LA SEÑORA LANDON
AL día siguiente me desperté temprano, me lavé y me vestí, y salí a pasear por los claustros del convento.
Le dije al señor Pepe, el alcaide, que me permitiera hacer gimnasia en el claustro, porque me apoltronaba estando quieto.
El señor Pepe debió de desconfiar, porque puso un subordinado suyo, un hombre bajito y rubio, para que me vigilara. No tenía aquel guardián un aire tranquilizador. Se me figuró conocerle, aunque no sabía de qué.
Hice una porción de flexiones en el montante de una puerta, bastante fuerte para sostenerme a mí, y anduve después con las manos, con la cabeza para abajo y los pies para arriba.
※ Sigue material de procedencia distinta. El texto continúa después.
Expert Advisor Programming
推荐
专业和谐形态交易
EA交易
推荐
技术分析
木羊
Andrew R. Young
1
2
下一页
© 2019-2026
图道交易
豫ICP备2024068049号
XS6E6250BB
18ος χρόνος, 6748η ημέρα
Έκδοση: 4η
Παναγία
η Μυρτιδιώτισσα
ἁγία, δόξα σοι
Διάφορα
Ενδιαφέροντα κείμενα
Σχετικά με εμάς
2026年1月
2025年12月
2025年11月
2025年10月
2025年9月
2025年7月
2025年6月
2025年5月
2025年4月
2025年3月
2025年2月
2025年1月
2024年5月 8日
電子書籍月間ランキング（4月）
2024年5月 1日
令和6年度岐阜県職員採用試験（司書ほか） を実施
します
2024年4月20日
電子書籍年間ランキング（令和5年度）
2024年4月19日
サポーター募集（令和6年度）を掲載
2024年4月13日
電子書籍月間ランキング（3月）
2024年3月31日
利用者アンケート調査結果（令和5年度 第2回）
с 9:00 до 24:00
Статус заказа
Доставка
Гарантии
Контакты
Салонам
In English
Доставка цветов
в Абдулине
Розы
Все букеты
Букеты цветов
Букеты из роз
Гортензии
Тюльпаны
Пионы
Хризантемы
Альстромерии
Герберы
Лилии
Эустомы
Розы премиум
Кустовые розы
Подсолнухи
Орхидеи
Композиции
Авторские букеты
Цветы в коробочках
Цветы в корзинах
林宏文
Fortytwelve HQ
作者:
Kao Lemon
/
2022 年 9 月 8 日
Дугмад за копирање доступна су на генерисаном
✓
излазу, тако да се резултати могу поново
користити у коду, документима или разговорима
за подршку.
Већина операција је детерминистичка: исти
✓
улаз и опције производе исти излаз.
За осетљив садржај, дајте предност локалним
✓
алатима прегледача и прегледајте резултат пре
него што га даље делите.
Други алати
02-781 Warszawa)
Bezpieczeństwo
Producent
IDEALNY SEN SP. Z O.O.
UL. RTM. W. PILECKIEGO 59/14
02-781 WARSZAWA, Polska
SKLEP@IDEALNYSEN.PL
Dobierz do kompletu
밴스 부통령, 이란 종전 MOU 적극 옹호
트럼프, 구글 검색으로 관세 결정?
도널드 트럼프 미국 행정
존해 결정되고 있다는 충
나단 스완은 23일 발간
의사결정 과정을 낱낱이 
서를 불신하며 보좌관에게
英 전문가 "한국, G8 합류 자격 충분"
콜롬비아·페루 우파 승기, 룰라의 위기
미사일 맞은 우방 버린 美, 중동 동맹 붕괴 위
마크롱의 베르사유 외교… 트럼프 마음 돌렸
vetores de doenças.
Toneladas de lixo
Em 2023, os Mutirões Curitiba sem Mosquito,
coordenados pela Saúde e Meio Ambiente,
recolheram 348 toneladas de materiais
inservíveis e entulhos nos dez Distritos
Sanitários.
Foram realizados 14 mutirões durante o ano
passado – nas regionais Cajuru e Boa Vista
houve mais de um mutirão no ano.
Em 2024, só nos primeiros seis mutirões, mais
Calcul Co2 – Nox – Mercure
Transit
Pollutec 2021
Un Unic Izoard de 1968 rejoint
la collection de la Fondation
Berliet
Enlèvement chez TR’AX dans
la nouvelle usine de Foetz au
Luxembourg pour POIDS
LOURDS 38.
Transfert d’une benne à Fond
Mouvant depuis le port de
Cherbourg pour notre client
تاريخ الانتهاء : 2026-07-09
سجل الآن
Me encontraba en esta actitud cuando oí risas de mujer; volví a mi posición natural y me encontré con la señora Landon y su sobrina Mercedes.
—Hace usted unas planchas preciosas —me dijo Mercedes, burlonamente.
—Sí; no las hago mal. Y ¿qué las trae a ustedes por aquí?
—Vengo por usted —me dijo la señora Landon—. Me hablaron ayer de un inglés que estaba preso de las señas de usted, y venimos a verle. Yo me incliné muy reconocido.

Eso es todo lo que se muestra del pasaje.